MATERIAL FOR THIS EXERCISE: Begin
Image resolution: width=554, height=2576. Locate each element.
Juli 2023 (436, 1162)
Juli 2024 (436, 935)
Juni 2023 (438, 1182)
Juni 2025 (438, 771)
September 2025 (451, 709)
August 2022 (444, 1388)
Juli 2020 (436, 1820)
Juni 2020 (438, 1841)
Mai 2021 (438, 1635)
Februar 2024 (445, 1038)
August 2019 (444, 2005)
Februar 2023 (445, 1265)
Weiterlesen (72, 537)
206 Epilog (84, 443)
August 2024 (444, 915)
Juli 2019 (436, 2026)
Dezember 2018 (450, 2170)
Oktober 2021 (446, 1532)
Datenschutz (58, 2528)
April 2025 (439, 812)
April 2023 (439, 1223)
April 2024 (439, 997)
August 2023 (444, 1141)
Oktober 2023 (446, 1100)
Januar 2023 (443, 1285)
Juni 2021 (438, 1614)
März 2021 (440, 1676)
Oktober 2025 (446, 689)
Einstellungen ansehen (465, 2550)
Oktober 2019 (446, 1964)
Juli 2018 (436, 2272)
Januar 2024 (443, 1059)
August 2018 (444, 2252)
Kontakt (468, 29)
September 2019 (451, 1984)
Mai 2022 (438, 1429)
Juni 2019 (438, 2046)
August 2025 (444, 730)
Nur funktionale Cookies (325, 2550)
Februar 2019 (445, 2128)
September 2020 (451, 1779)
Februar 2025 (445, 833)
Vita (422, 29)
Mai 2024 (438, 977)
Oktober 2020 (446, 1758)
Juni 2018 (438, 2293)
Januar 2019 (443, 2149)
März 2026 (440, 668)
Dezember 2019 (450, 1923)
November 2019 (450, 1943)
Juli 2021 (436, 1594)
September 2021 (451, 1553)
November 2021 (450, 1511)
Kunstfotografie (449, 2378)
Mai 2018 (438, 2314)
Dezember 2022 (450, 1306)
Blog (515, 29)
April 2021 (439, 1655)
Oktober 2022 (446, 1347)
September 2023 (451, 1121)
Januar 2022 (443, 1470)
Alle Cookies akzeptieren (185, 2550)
MATERIAL FOR THIS EXERCISE: End
● **WHAT YOU SHOULD DO**:
The required output is every line above from the one with "April 2025 (439, 812)" down to the one with "Kontakt (468, 29)", restated word for word, ends included.

● **ANSWER TO THIS EXERCISE**:
April 2025 (439, 812)
April 2023 (439, 1223)
April 2024 (439, 997)
August 2023 (444, 1141)
Oktober 2023 (446, 1100)
Januar 2023 (443, 1285)
Juni 2021 (438, 1614)
März 2021 (440, 1676)
Oktober 2025 (446, 689)
Einstellungen ansehen (465, 2550)
Oktober 2019 (446, 1964)
Juli 2018 (436, 2272)
Januar 2024 (443, 1059)
August 2018 (444, 2252)
Kontakt (468, 29)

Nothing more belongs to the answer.